Remember Clippy? Perhaps you’d rather not!
- Obtrusive – power users hated Clippy because it had patronizing suggestions.
- Distracting – the image at right (without the gun) is literally Clippy looking bored and wanting you to stop your job and pay attention to it. As we’ve talked about before, JTBD (jobs to be done) is how a product manager should think of a user’s flow
- Always there – he(?) sat on top of Word/Excel taking up screen realestate
- Killed your flow – this hilarious Quora answer lampoons how it would take 30 seconds to hijack you writing a sentence.
How to be unobtrusively useful
We’ve blogged before about how tips need to be unobtrusive. In particular if a web “desktop design” approach is shoe-horned into a mobile App, the patterns conflicts with a user’s “Jobs To Be Done” (JTBD) imperative.
The best way to deliver unobtrusive user guidance via tips is:
Unlike Clippy, tips should show when relevant to users.
Audience: We have customers in Health and Telecoms that have older customers that prefer guidance whereas Milenialls will click/touch/swipe a thousand things until it works. I’m not being “age-ist” – its just a fact.
Trigger: Apps should only show the tip to the correct audience and stage of user journey. If a user has already user a feature, then they shouldn’t be seeing tooltips explaining what they know. If a user is about to commence a complex task for the first time, then offer to help them!
Simple & Distinct
In my recent popular article at uxdesign.cc, the idea of “Cognitive Overload” was discussed and how App Product Managers should design to reduce this overload. In this article we suggest that launchers and tips need to be perceived as a layer on top of the application but not compete for screen real-estate.
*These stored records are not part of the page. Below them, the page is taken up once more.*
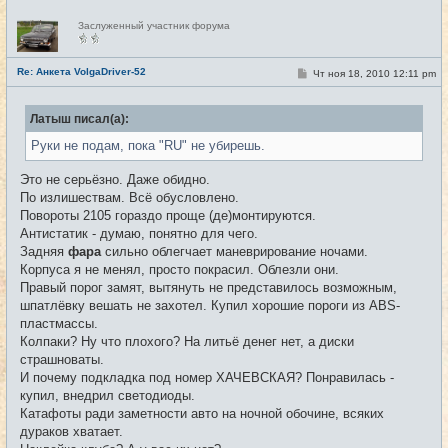
Н
Заслуженный участник форума
е
в
с
е
Re: Анкета VolgaDriver-52
С
Чт ноя 18, 2010 12:11 pm
#9
т
о
и
о
б
Латыш писал(а):
щ
е
Руки не подам, пока "RU" не убирешь.
н
и
е
Это не серьёзно. Даже обидно.
По излишествам. Всё обусловлено.
Повороты 2105 гораздо проще (де)монтируются.
Антистатик - думаю, понятно для чего.
Задняя
фара
сильно облегчает маневрирование ночами.
Корпуса я не менял, просто покрасил. Облезли они.
Правый порог замят, вытянуть не представилось возможным,
шпатлёвку вешать не захотел. Купил хорошие пороги из ABS-
пластмассы.
Колпаки? Ну что плохого? На литьё денег нет, а диски
страшноваты.
И почему подкладка под номер ХАЧЕВСКАЯ? Понравилась -
купил, внедрил светодиоды.
Катафоты ради заметности авто на ночной обочине, всяких
дураков хватает.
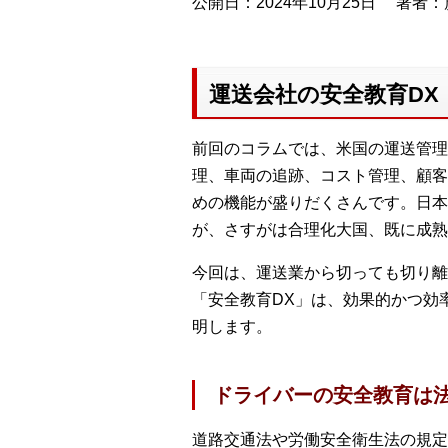
公開日：2024年10月25日
著者：廣
運送会社の安全教育DX
前回のコラムでは、米国の運送管理
理、車両の追跡、コスト管理、顧客
めの機能が盛りだくさんです。日本
が、さすがは合理化大国、既に成熟
今回は、運送業から切っても切り離
「安全教育DX」は、効果的かつ効
明します。
ドライバーの安全教育は
道路交通法や労働安全衛生法の規定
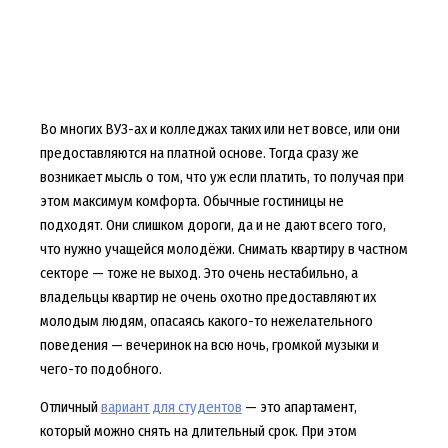
Во многих ВУЗ-ах и колледжах таких или нет вовсе, или они
предоставляются на платной основе. Тогда сразу же
возникает мысль о том, что уж если платить, то получая при
этом максимум комфорта. Обычные гостиницы не
подходят. Они слишком дороги, да и не дают всего того,
что нужно учащейся молодёжи. Снимать квартиру в частном
секторе — тоже не выход. Это очень нестабильно, а
владельцы квартир не очень охотно предоставляют их
молодым людям, опасаясь какого-то нежелательного
поведения — вечеринок на всю ночь, громкой музыки и
чего-то подобного.
Отличный
вариант для студентов
— это апартамент,
который можно снять на длительный срок. При этом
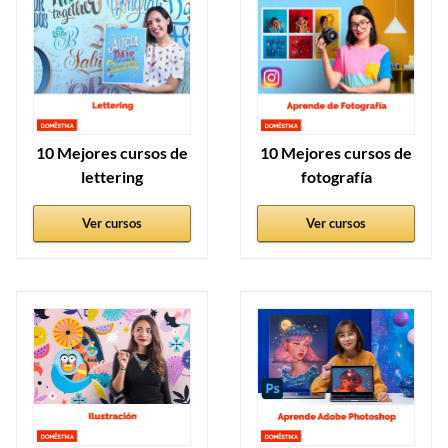
10 Mejores cursos de
10 Mejores cursos de
lettering
fotografía
Ver cursos
Ver cursos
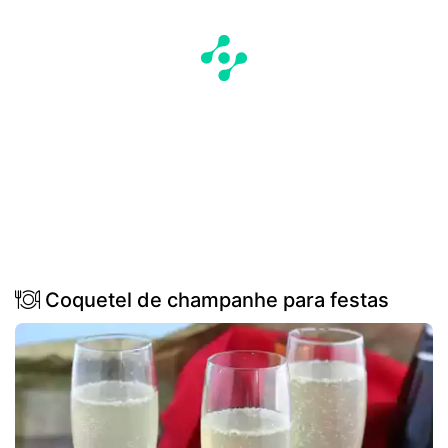
Coquetel de champanhe para festas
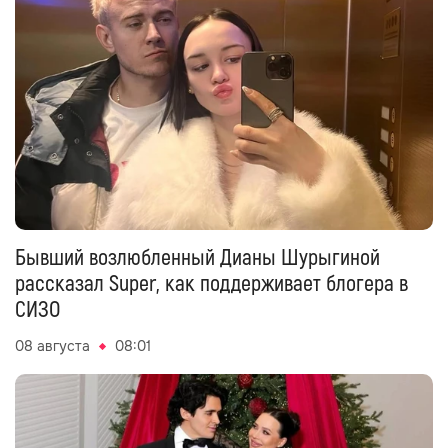
Бывший возлюбленный Дианы Шурыгиной
рассказал Super, как поддерживает блогера в
СИЗО
08 августа
08:01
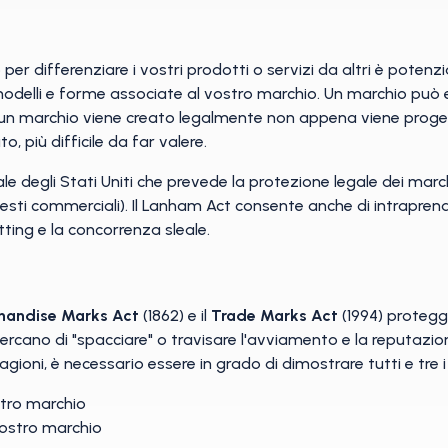
 per differenziare i vostri prodotti o servizi da altri è poten
modelli e forme associate al vostro marchio. Un marchio può
 un marchio viene creato legalmente non appena viene proge
o, più difficile da far valere.
e degli Stati Uniti che prevede la protezione legale dei marchi
esti commerciali). Il Lanham Act consente anche di intraprende
tting e la concorrenza sleale.
handise Marks Act
(1862) e il
Trade Marks Act
(1994) protegg
cercano di "spacciare" o travisare l'avviamento e la reputazio
agioni, è necessario essere in grado di dimostrare tutti e tre i
tro marchio
ostro marchio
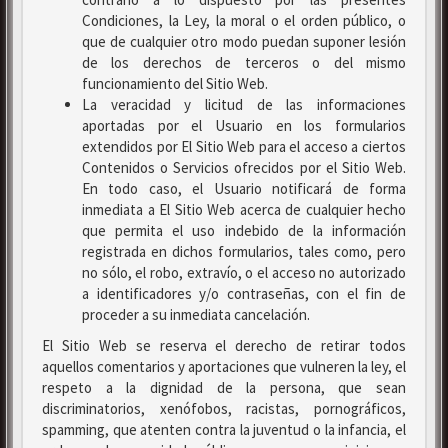
Condiciones, la Ley, la moral o el orden público, o
que de cualquier otro modo puedan suponer lesión
de los derechos de terceros o del mismo
funcionamiento del Sitio Web.
La veracidad y licitud de las informaciones
aportadas por el Usuario en los formularios
extendidos por El Sitio Web para el acceso a ciertos
Contenidos o Servicios ofrecidos por el Sitio Web.
En todo caso, el Usuario notificará de forma
inmediata a El Sitio Web acerca de cualquier hecho
que permita el uso indebido de la información
registrada en dichos formularios, tales como, pero
no sólo, el robo, extravío, o el acceso no autorizado
a identificadores y/o contraseñas, con el fin de
proceder a su inmediata cancelación.
El Sitio Web se reserva el derecho de retirar todos
aquellos comentarios y aportaciones que vulneren la ley, el
respeto a la dignidad de la persona, que sean
discriminatorios, xenófobos, racistas, pornográficos,
spamming, que atenten contra la juventud o la infancia, el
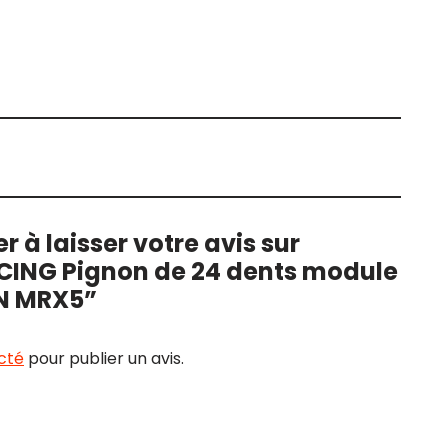
r à laisser votre avis sur
CING Pignon de 24 dents module
N MRX5”
cté
pour publier un avis.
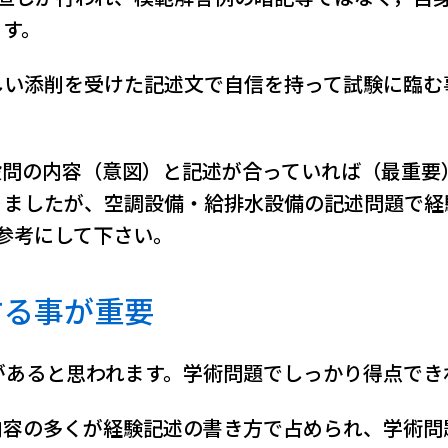
ます。
しい添削を受けた記述文で自信を持って試験に臨む
設問の内容（意図）と記述が合っていれば（最重要
りましたが、空調設備・給排水設備の記述問題で経
参考にして下さい。
する事が重要
があると思われます。学術問題でしっかり得点でき
内容の多くが経験記述の書き方で占められ、学術問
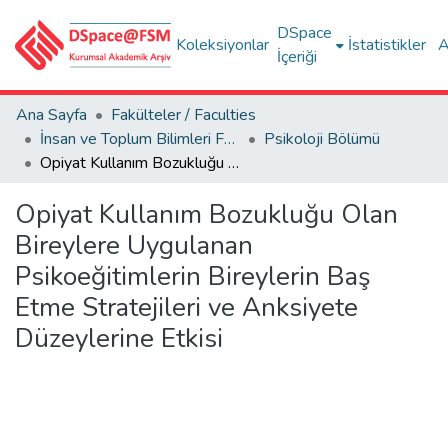
DSpace
Koleksiyonlar
İstatistikler
A
İçeriği
Ana Sayfa
Fakülteler / Faculties
İnsan ve Toplum Bilimleri Fakültesi / Faculty of Humanities and Social Sciences
Psikoloji Bölümü
Opiyat Kullanım Bozukluğu Olan Bireylere Uygulanan Psikoeğitimlerin Bireylerin Baş Etme Stratejileri ve Anksiyete Düzeylerine Etkisi
Opiyat Kullanım Bozukluğu Olan
Bireylere Uygulanan
Psikoeğitimlerin Bireylerin Baş
Etme Stratejileri ve Anksiyete
Düzeylerine Etkisi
In this simple tip, Youtube taught me something new – that I can pinch the screen. It obeys two simple rules that we think are important:
- Get the Job Done (JTBD)
- Get out of the way
Note how simple this tip is, it can be dismissed by simply touching.
Also, these two Youtube tips are similar but also point to a clickable screen element (the bell button and the drop-down filter). Notice how “cognitively” the tip looks very different to the rest of the App. Its very easy for the user to distinguish the tip from the App content – in fact they’ve interesting used the same colour in round badges over channels as discussed in my previously mentioned post.
The lesson is that Google: one of the largest tech companies on the planet has figured out that this design pattern of: simple, distinct, coloured tips converts their users to adopt the recommended features. Google would have massive teams of analytics, data scientists to come to that conclusion and we should take notice!
Which is a nice segue that puts substance to our first recommendation of “Contextual”. All tooltips need to justify their existence and Product Managers need to know what uplift they get on feature usage, engagement or other success metrics. We’ve written other posts on A/B split tests to verify that your in App education is data driven and working. Our two main points are:
- Measure the success of tooltips – we’ve seen uplift range from 20-80% for new features. Pick your metric and compare against your Apps default state.
- No Code – using tools like Contextual, the ability to deploy tooltips is codeless, no more Appstore releases or fighting for resources on the Product Roadmap. This is critical, you need to iterate fast!
Its worth mentioning a slightly different style tooltip that Google also shows for significant feature additions. Many Apps will throw this up as a popup or carousel page when the user opens the App – but that’s lazy and google does a great job here of contextualizing this new feature mid-task.
The inclusion of title, icon and “GOT IT” button are simple but significant to catch the users attention that this is significant. In particular, the use of a button allows the Product Manager to use analytically see who dismissed by the button or clicked elsewhere (or outside) the tip. In Contextual, this gives measures of “Accept” and “Reject” to measure how positive the response was for the tooltip.
Clippy got it wrong but was a brave piece of help technology for products (Word and Excel) that had become very feature rich (bloated?) and complicated to use. Microsoft had to solve the problem of surfacing features and their approach is what you should avoid – especially in Mobile apps!